Em segundo lugar, a eleição de vários grupos ou partidos não deveria significar uma maior dificuldade em promover a governabilidade. O que seria expectável é que, até às eleições, cada uma das candidaturas apresentasse o seu programa; depois estes seriam sufragados e as partes chegariam a compromissos equilibrados, dentro de grandes áreas ideológicas e sempre com a consciência de que o vencedor não poderia desvirtuar o essencial do seu programa eleitoral. Mas, por uma combinação bizarra de tacticismo político com um discurso que vê no exercício do poder a raiz de todos os males, tornou-se aceitável que os eleitos ajam de modo irresponsável, não se sentindo obrigados a criar condições efectivas para que seja possível a quem ganhou governar. Ou seja, a pulverização dos partidos eleitos significa uma diminuição da governabilidade.
Acontece que em Lisboa e no País, a possibilidade de existirem maiorias de um só partido pode ser cada vez menor, pelo que talvez passe por uma cultura de coligações a possibilidade institucional de ultrapassar os bloqueios persistentes que enfrentamos. Como se viu mais uma vez, a ausência desta cultura faz-se sentir de modo bem mais premente à esquerda do que à direita. As razões para que isso aconteça são bem conhecidas: a combinação de conservadorismo com maximalismo que coexistem, em tipos e graus diferentes, no PCP e no BE e um PS que – no que é uma idiossincrasia comparado com os seus congéneres europeus – se afirmou em importante medida “contra” o espaço político à sua esquerda.

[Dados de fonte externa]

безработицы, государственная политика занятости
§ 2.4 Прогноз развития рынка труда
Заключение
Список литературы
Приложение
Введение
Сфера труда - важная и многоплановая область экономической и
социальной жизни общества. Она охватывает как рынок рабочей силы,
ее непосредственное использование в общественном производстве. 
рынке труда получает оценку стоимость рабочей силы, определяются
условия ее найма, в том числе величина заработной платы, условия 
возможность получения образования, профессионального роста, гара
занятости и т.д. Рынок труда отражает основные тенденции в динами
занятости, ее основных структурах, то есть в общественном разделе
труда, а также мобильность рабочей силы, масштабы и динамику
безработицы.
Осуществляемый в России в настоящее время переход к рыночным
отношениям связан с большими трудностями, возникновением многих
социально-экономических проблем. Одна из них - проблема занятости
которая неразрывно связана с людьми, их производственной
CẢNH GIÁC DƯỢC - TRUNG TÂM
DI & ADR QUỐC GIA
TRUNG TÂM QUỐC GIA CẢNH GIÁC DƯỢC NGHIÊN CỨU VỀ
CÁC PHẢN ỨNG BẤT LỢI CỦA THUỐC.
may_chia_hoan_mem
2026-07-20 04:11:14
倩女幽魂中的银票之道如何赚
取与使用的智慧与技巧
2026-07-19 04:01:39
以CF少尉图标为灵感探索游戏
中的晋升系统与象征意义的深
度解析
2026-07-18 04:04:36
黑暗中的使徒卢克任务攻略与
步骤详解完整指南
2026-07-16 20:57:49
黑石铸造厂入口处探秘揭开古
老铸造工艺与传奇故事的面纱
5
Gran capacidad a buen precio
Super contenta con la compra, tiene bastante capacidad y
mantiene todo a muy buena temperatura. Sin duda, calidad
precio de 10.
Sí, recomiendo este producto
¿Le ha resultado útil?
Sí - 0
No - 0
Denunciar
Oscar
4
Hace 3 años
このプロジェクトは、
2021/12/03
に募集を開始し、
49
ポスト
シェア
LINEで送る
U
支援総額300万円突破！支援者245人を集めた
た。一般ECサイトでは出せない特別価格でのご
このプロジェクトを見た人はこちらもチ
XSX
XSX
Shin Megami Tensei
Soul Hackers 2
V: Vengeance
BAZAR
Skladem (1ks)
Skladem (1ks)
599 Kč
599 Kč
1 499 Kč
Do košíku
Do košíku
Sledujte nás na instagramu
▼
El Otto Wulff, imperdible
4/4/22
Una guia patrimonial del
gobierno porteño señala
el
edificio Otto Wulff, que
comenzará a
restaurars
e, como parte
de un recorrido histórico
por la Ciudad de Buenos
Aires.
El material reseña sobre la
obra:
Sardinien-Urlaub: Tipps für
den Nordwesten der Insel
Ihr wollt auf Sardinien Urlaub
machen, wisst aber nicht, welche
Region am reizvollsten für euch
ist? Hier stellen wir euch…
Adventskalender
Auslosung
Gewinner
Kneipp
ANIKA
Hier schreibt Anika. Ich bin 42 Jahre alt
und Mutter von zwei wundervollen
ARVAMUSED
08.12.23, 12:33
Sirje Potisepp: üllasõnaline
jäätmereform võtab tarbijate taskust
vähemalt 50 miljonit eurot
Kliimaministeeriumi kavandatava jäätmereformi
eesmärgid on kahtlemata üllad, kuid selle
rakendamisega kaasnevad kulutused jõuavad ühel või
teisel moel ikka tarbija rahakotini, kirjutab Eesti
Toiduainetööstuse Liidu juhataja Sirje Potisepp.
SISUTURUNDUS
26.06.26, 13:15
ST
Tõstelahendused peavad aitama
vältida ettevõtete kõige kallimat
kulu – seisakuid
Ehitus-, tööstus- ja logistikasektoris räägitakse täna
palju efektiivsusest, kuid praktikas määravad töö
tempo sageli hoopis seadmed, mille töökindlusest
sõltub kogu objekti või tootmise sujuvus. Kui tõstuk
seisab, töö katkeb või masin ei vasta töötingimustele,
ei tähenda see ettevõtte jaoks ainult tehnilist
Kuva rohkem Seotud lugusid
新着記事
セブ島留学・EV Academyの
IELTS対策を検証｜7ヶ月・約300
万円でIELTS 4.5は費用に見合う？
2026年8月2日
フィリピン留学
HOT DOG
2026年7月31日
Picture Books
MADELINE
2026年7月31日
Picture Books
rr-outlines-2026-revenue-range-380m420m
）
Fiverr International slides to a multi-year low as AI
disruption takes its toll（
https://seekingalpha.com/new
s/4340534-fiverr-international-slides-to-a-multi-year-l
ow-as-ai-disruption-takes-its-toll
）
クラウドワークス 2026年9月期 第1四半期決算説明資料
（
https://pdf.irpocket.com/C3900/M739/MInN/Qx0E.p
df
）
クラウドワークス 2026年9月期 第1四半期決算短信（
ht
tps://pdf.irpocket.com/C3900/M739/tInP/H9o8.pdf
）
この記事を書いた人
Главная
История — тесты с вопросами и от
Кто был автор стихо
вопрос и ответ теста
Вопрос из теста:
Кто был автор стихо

Neste contexto, a disponibilidade revelada pelo BE para entrar na coligação que vai governar Lisboa representa uma nova fase do diálogo entre os partidos de esquerda. Mas uma nova fase que ao mesmo tempo que torna possível ao PS governar sem maiorias absolutas servirá para pôr à prova os equilíbrios internos do próprio BE. Visto de fora, tudo aparenta que o BE ficou dividido entre os que querem fazer de Lisboa o trampolim para a institucionalização do Bloco como partido de poder e os que esperam que Lisboa sirva de vacina para o Bloco como partido de poder (mantendo-se portanto como “alternativa socialista”, seja lá o que isso quer dizer no século XXI). Trata-se de uma disputa interna a um partido e que pode parecer marginal, mas pode vir a contar muito mais do que aparenta no pós-eleições de 2009.

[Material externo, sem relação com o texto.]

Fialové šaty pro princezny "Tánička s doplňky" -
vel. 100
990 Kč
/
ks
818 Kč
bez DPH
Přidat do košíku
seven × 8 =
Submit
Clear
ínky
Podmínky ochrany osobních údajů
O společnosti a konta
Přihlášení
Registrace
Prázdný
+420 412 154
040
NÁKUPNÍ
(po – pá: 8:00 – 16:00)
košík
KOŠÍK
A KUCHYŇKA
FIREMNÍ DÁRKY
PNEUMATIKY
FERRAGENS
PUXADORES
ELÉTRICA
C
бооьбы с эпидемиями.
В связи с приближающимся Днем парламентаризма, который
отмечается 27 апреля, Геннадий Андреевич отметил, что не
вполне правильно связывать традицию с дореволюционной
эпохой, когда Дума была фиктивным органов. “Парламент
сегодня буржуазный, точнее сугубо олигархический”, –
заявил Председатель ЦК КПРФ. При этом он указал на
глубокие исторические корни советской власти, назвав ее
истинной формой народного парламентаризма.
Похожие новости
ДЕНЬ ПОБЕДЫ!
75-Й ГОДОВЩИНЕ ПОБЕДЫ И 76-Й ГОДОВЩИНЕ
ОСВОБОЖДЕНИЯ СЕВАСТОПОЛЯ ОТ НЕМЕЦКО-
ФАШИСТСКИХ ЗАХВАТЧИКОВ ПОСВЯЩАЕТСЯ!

publicado no Diário Económico.
A uma escala diferente, os problemas da Câmara de Lisboa têm semelhanças com os do País. Desde logo porque não têm resolução fácil e muito menos imediata. E porque, em ambos os casos, a principal dificuldade é financeira. E sem solidez financeira não há nenhuma outra reforma que avance. Ora, para que haja resultados visíveis nesta frente é preciso tempo. E, na política, tempo é sinónimo de estabilidade. A autarquia de Lisboa tem tido um sério problema de estabilidade política e o Governo do País, sem maiorias absolutas, atravessou dez anos de instabilidade, vivendo agora um período de sinal contrário, mas que pode não ter continuidade.

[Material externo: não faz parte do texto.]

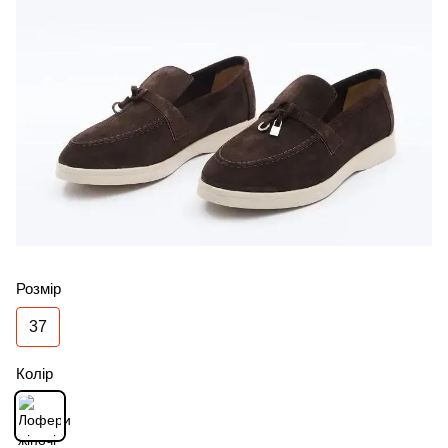
Розмір
37
Колір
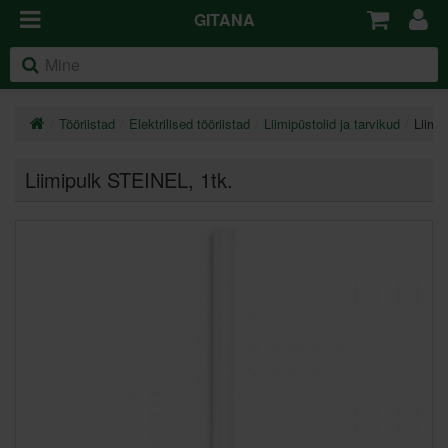
GITANA
Tööriistad
Elektrilised tööriistad
Liimipüstolid ja tarvikud
Liimi
Liimipulk STEINEL, 1tk.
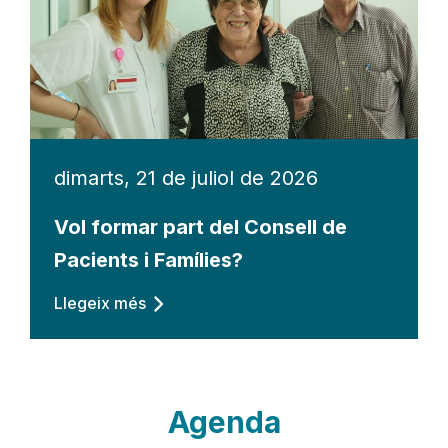
dimarts, 21 de juliol de 2026
Vol formar part del Consell de
Pacients i Famílies?
Llegeix més
Agenda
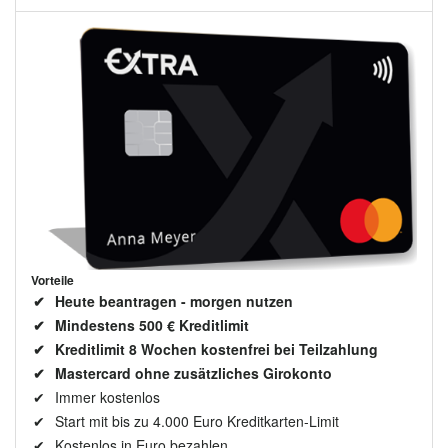
Vorteile
Heute beantragen - morgen nutzen
Mindestens 500 € Kreditlimit
Kreditlimit 8 Wochen kostenfrei bei Teilzahlung
Mastercard ohne zusätzliches Girokonto
Immer kostenlos
Start mit bis zu 4.000 Euro Kreditkarten-Limit
Kostenlos in Euro bezahlen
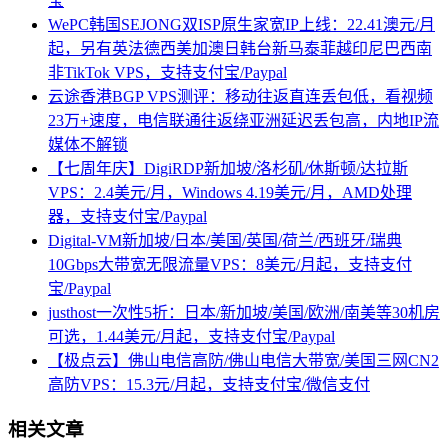
宝
WePC韩国SEJONG双ISP原生家宽IP上线：22.41澳元/月
起，另有英法德西美加澳日韩台新马泰菲越印尼巴西南
非TikTok VPS，支持支付宝/Paypal
云途香港BGP VPS测评：移动往返直连丢包低，看视频
23万+速度，电信联通往返绕亚洲延迟丢包高，内地IP流
媒体不解锁
【七周年庆】DigiRDP新加坡/洛杉矶/休斯顿/达拉斯
VPS：2.4美元/月，Windows 4.19美元/月，AMD处理
器，支持支付宝/Paypal
Digital-VM新加坡/日本/美国/英国/荷兰/西班牙/瑞典
10Gbps大带宽无限流量VPS：8美元/月起，支持支付
宝/Paypal
justhost一次性5折：日本/新加坡/美国/欧洲/南美等30机房
可选，1.44美元/月起，支持支付宝/Paypal
【极点云】佛山电信高防/佛山电信大带宽/美国三网CN2
高防VPS：15.3元/月起，支持支付宝/微信支付
相关文章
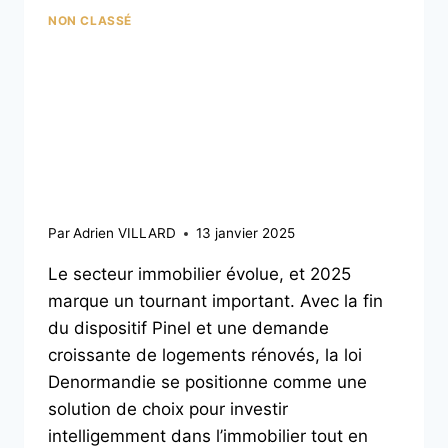
NON CLASSÉ
Immobilier et
défiscalisation en 2025 :
Découvrez la Loi
Denormandie
Par
Adrien VILLARD
13 janvier 2025
Le secteur immobilier évolue, et 2025
marque un tournant important. Avec la fin
du dispositif Pinel et une demande
croissante de logements rénovés, la loi
Denormandie se positionne comme une
solution de choix pour investir
intelligemment dans l’immobilier tout en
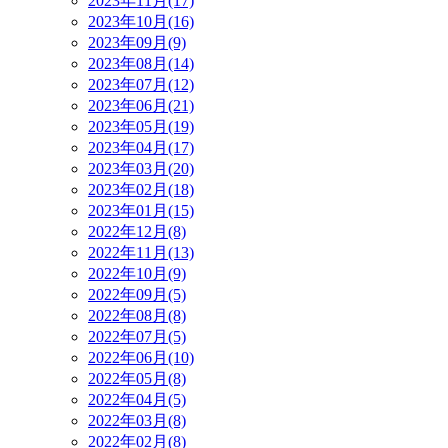
2023年11月(17)
2023年10月(16)
2023年09月(9)
2023年08月(14)
2023年07月(12)
2023年06月(21)
2023年05月(19)
2023年04月(17)
2023年03月(20)
2023年02月(18)
2023年01月(15)
2022年12月(8)
2022年11月(13)
2022年10月(9)
2022年09月(5)
2022年08月(8)
2022年07月(5)
2022年06月(10)
2022年05月(8)
2022年04月(5)
2022年03月(8)
2022年02月(8)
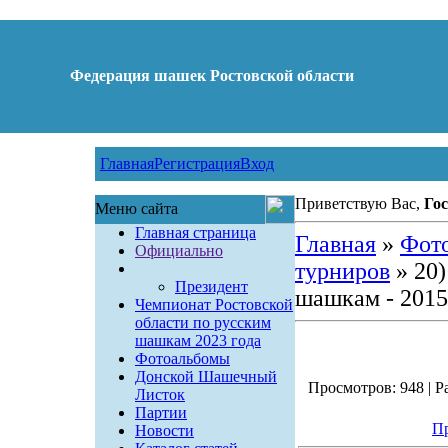
Федерация шашек Ростовской области
Главная
Регистрация
Вход
Приветствую Вас,
Гос
Меню сайта
Главная страница
Главная
»
Фот
Официально
турниров
» 20)
Президент
шашкам - 2015 г
Чемпионат Ростовской
области по русским
шашкам 2023 года
Фотоальбомы
Донской Шашечный
Просмотров: 948 | Ра
Листок
Партии
Пр
Новости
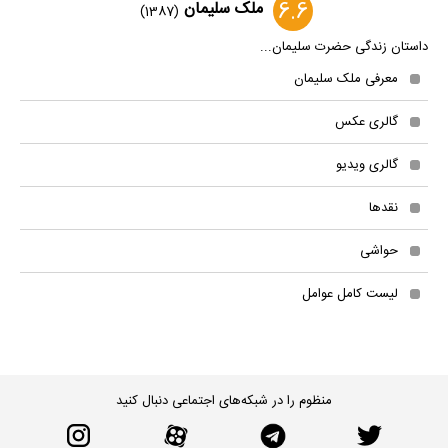
6.6
ملک سلیمان
(1387)
داستان زندگی حضرت سلیمان...
معرفی ملک سلیمان
گالری عکس
گالری ویدیو
نقدها
حواشی
لیست کامل عوامل
منظوم را در شبکه‌های اجتماعی دنبال کنید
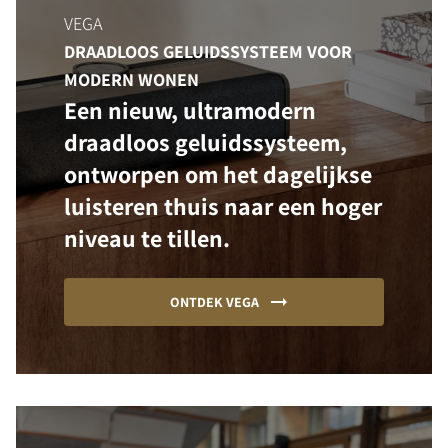
VEGA
DRAADLOOS GELUIDSSYSTEEM VOOR
MODERN WONEN
Een nieuw, ultramodern
draadloos geluidssysteem,
ontworpen om het dagelijkse
luisteren thuis naar een hoger
niveau te tillen.
ONTDEK VEGA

Podemos ter muitas simpatias por formas mais participativas de decisão ou por privilegiar a representatividade em vez da formação de maiorias, mas não há volta a dar: a desconcentração excessiva do poder e a dispersão de pontos de veto são obstáculos à estabilidade e, por arrasto, à governabilidade. É que em Lisboa, como no Governo do País, a estabilidade não é condição suficiente para, de facto, governar, mas é certamente condição necessária.
E deste ponto de vista há várias lições que podem ser extraídas das intercalares.
Em primeiro lugar, esperar-se-ia que uma maior oferta eleitoral implicasse um aumento na participação, se nada mais porque à existência de mais alternativas deveria corresponder uma maior representatividade dos vários nichos eleitorais. Deveria mas não corresponde, como ficou provado com a elevada abstenção em Lisboa.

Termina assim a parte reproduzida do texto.